Category Descriptions:
1. Apparatus, Actuality: the conventions and resources of broadcast television can be pretty great. They can also be awkward and artificial, especially when we try to use them at home. Industry and intimacy don’t mix very well. That’s not to say that the kids shouldn’t try their hand at advertisements or the odd crime picture. But even better are the actualities, which is what a lot of the very earliest movies were called. These were simple documents of actual people doing actual things in actual places. Film grammar, and film subjects, have come a long way since those first days. Are those advancements really that much of an improvement? Blockbusting is overrated. You and me, here and now.
2. Everyday: escapism implies that our regular lives are somewhat lacking, and that we’re yearning for something a bit more exciting. Even non-escapists look forward to holidays and highlights and other fun events. Most appropriate—maybe that’s why so many home movies are comprised of graduations, games, concerts and such. The thing is, that kind of movie doesn’t always turn out so well. The lighting and sound are bad and you can’t get close enough. Your equipment and your technique might be better suited for smaller things, closer to home. And years later the small typicalities, the things from which we used to want to escape, start to look very big indeed.
3. Modes and Methods: some home movies aren’t very good, which is usually more a problem of technique than subject matter. Home movies are the best movies; all we need to do is learn to shoot them better. A lot of school media curricula concentrates on teaching kids professional techniques. Too bad. You don’t learn to read and write for publication’s sake. Literacy is for understanding ourselves and others, and for communicating that understanding, as well as the interest and sympathy that it brings. There is reading and writing to film, too, and the best and most basic rules don’t come from commerce, but from the long evolution of the documentary film, the idiom of inquiry and understanding. They’re simple, they work, and they’re distributed all throughout our films here.

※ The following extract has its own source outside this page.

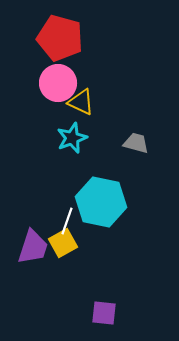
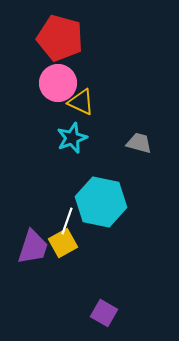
gray trapezoid: moved 3 px right
purple square: rotated 24 degrees clockwise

4. Self and Other: Ptolemy. Toddlers. Teenagers. The universe, and you at the centre thereof. It’s a natural developmental stage, for individuals and communities as well. But it is a stage we do well to move beyond. By most accounts we should develop an awareness of and an interest in others. As we do so we enter into ethics, or just dealing. We may eventually enter into religion, or charitable dealing. Parents who transfer their self-interest to the care—and recording!—of their children slowly and surely traverse this moral path. And it’s clear by the footage that the kids, as they both squabblingly and sweetly interact with one another, are doing the same thing.
5. Lost and Found: Mr. Samuel Pepys (1633-1703) faithfully and self-absorbedly wrote about himself for years and years. He not only recorded accounts of plagues and fires, but of plain things too. Because Pepys was kind of typical, and a bit atypical, he ended up giving us a definitive portrait of his age. You know, in case any one is still thinking that home movies are too particular to be universal. Here comes one of the world’s most heartbreaking images:
Where’s the cat, you may ask. Who cares! Where are the children? In an instant, they’re grown and gone. How can we preserve what is most precious to us? Leo Tolstoy was moved by the prospect of film because he immediately understood that though people and things will pass, the image of people and things can remain.